Exercise prompt → Please output all the entries word for word, without the pictures.

- - - -

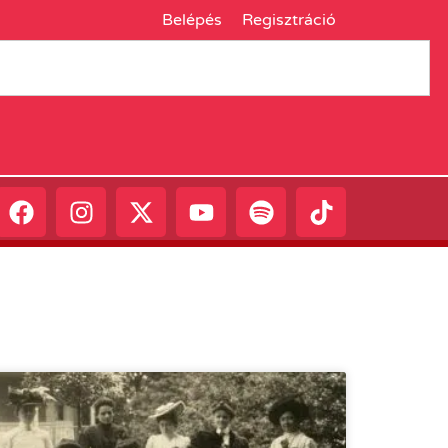
Belépés
Regisztráció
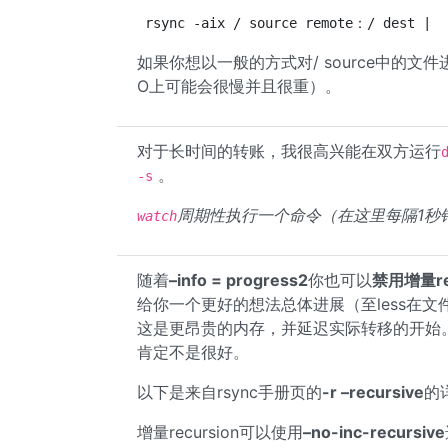
如果你想以一般的方式对/ source中的文
O上可能会很慢并且很重）。
对于长时间的转账，我很高兴能在双方运行
。
-s
周期性执行一个命令（在这里每隔1秒
watch
随着
–info = progress2
你也可以
禁用增量re
给你一个更好的想法总体进展（至less在
这是更昂贵的内存，并延迟实际转移的开始
肯定不是很好。
以下是来自rsync手册页的
-r –recursive
的
增量recursion可以使用
–no-inc-recursive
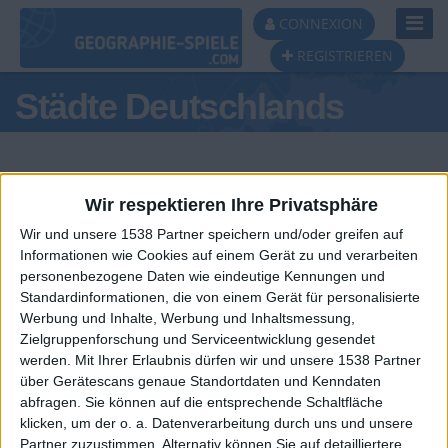
Toggl
CONNEXION
Navig
REGISTRIEREN
Städte Deutschlands
Wir respektieren Ihre Privatsphäre
Wir und unsere 1538 Partner speichern und/oder greifen auf
Tagespodest
Informationen wie Cookies auf einem Gerät zu und verarbeiten
personenbezogene Daten wie eindeutige Kennungen und
#1
#2
#3
Standardinformationen, die von einem Gerät für personalisierte
Werbung und Inhalte, Werbung und Inhaltsmessung,
Zielgruppenforschung und Serviceentwicklung gesendet
werden.
Mit Ihrer Erlaubnis dürfen wir und unsere 1538 Partner
über Gerätescans genaue Standortdaten und Kenndaten
abfragen. Sie können auf die entsprechende Schaltfläche
klicken, um der o. a. Datenverarbeitung durch uns und unsere
Partner zuzustimmen. Alternativ können Sie auf detailliertere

- - - -

Answer space →
Belépés
Regisztráció
如果你想以一般的方式对/ source中的文
O上可能会很慢并且很重）。
对于长时间的转账，我很高兴能在双方运行
。
-s
周期性执行一个命令（在这里每隔1秒
watch
随着
–info = progress2
你也可以
禁用增量re
给你一个更好的想法总体进展（至less在
这是更昂贵的内存，并延迟实际转移的开始
肯定不是很好。
以下是来自rsync手册页的
-r –recursive
的
增量recursion可以使用
–no-inc-recursive
Toggl
CONNEXION
Navig
REGISTRIEREN
Städte Deutschlands
Wir respektieren Ihre Privatsphäre
Wir und unsere 1538 Partner speichern und/oder greifen auf
Tagespodest
Informationen wie Cookies auf einem Gerät zu und verarbeiten
personenbezogene Daten wie eindeutige Kennungen und
#1
#2
#3
Standardinformationen, die von einem Gerät für personalisierte
Werbung und Inhalte, Werbung und Inhaltsmessung,
Zielgruppenforschung und Serviceentwicklung gesendet
werden.
Mit Ihrer Erlaubnis dürfen wir und unsere 1538 Partner
über Gerätescans genaue Standortdaten und Kenndaten
abfragen. Sie können auf die entsprechende Schaltfläche
klicken, um der o. a. Datenverarbeitung durch uns und unsere
Partner zuzustimmen. Alternativ können Sie auf detailliertere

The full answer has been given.